▼

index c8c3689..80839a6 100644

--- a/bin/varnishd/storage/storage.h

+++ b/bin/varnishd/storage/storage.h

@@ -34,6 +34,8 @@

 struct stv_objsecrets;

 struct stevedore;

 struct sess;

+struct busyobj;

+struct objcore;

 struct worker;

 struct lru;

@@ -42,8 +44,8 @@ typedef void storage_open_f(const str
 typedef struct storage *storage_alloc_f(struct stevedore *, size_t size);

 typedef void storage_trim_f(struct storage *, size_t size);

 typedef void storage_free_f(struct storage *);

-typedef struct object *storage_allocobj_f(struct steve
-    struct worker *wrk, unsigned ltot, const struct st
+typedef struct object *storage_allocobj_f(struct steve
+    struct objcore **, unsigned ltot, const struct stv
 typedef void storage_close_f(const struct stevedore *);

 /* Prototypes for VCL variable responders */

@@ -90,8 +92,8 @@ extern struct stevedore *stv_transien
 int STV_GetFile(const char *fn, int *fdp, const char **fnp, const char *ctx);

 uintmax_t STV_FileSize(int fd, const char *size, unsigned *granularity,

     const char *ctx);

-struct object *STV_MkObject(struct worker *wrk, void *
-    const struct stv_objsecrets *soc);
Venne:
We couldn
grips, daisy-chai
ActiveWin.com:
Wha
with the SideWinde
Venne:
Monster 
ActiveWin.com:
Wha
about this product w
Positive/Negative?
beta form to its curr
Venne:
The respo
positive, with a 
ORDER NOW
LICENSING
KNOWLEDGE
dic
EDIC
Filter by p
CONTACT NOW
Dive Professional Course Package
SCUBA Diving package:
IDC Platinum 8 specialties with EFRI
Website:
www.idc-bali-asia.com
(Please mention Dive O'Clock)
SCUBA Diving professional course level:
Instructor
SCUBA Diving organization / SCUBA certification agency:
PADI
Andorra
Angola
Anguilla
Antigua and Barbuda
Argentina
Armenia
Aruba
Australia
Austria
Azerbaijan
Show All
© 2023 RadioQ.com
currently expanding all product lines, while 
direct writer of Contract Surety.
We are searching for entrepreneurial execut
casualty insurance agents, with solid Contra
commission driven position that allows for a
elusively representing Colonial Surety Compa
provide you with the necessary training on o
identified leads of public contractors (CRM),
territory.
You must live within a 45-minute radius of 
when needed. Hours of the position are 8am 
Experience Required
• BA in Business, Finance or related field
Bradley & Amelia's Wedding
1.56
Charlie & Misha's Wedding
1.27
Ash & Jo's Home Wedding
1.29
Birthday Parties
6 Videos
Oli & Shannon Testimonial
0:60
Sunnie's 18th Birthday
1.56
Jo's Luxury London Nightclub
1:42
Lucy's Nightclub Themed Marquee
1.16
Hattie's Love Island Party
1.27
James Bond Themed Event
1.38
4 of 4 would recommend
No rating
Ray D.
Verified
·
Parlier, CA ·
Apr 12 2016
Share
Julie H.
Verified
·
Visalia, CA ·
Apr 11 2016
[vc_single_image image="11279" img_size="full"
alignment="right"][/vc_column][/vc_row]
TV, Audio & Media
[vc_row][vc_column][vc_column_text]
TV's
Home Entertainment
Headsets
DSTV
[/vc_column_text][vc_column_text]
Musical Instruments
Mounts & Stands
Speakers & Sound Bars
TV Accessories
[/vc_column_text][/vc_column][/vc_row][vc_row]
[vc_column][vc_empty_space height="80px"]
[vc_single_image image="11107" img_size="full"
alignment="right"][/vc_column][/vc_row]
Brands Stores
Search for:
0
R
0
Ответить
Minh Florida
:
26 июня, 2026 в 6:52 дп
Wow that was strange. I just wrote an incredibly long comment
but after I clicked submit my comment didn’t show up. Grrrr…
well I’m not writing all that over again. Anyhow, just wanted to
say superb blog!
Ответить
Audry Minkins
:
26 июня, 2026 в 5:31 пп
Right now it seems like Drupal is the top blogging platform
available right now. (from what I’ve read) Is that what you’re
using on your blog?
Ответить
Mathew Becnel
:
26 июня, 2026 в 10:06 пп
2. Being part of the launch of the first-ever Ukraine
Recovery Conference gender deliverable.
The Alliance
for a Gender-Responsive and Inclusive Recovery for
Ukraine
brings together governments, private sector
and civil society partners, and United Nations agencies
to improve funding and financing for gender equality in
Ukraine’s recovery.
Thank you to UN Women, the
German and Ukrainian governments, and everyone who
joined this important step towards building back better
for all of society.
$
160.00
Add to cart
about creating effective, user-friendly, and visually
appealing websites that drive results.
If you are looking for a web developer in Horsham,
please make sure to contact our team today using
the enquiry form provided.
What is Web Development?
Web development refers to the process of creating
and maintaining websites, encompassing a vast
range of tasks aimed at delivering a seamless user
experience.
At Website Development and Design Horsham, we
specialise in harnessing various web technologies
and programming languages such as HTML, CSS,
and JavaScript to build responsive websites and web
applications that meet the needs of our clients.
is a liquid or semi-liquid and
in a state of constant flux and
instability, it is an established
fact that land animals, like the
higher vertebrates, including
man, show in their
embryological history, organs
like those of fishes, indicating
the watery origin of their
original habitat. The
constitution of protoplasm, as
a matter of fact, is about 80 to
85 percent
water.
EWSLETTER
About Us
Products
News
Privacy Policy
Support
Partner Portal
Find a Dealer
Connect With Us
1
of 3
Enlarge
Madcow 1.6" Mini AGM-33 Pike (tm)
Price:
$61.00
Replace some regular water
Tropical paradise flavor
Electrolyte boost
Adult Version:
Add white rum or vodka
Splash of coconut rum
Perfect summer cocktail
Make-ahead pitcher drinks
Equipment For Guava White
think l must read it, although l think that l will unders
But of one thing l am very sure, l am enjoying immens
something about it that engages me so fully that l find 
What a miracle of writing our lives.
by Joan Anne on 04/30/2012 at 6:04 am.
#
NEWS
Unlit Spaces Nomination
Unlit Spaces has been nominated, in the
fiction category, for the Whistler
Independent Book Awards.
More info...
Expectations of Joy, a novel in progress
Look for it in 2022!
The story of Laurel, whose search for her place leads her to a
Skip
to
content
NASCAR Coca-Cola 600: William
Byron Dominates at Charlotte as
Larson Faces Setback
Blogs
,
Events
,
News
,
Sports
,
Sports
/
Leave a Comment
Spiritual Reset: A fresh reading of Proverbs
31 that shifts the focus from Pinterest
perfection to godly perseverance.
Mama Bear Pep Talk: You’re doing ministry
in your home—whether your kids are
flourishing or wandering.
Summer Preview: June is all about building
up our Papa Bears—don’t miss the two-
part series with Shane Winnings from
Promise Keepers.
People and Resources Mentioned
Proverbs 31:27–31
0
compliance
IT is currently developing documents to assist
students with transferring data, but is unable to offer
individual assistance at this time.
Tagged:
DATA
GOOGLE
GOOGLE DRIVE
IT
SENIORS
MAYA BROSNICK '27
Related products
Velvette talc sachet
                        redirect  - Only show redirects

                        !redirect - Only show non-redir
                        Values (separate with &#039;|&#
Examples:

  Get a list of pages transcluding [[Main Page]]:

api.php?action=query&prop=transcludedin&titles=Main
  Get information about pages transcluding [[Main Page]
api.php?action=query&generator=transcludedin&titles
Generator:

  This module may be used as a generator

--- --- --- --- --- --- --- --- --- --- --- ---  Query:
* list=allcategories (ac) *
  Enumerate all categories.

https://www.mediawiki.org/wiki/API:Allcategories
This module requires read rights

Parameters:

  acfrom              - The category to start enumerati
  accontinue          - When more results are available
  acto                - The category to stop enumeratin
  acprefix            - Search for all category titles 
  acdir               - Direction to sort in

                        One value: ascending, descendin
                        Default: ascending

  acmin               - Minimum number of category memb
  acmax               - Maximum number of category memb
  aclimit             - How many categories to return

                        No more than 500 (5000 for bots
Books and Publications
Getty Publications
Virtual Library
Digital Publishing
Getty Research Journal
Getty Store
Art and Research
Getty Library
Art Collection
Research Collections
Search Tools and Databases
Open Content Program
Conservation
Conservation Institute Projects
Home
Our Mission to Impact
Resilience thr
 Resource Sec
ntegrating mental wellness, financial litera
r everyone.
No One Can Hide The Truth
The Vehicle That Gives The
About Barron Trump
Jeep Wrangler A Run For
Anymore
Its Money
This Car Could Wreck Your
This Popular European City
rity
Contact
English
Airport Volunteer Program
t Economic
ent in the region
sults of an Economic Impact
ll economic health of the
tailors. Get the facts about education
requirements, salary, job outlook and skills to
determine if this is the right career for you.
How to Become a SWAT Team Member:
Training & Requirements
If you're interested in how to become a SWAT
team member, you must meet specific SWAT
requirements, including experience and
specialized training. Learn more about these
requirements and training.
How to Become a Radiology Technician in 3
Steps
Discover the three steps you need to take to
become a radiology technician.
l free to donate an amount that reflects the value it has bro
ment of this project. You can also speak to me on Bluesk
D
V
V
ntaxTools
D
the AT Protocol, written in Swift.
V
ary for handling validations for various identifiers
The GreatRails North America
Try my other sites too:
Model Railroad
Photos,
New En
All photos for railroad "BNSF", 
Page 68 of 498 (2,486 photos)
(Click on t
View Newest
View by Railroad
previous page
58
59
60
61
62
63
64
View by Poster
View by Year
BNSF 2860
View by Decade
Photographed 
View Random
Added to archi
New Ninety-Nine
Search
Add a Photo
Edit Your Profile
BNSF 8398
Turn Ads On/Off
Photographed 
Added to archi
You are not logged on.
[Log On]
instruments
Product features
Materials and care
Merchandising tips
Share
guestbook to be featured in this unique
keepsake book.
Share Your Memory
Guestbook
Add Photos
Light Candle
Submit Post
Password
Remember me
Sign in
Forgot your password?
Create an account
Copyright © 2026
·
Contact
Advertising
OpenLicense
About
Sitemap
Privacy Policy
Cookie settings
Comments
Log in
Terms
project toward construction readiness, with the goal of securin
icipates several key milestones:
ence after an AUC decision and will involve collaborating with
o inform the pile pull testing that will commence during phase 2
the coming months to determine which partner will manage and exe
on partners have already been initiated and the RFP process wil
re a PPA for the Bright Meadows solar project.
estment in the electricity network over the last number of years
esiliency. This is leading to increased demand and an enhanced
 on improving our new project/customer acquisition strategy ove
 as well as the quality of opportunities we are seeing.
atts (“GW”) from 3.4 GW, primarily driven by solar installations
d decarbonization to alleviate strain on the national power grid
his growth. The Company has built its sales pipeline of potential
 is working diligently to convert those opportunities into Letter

▲

What the task asks: Nothing should appear in the answer except the lines above from the line with "students with transferring" through the line with "Only show redirects", both included, written out exactly.

Task response:
students with transferring data, but is unable to offer
individual assistance at this time.
Tagged:
DATA
GOOGLE
GOOGLE DRIVE
IT
SENIORS
MAYA BROSNICK '27
Related products
Velvette talc sachet
                        redirect  - Only show redirects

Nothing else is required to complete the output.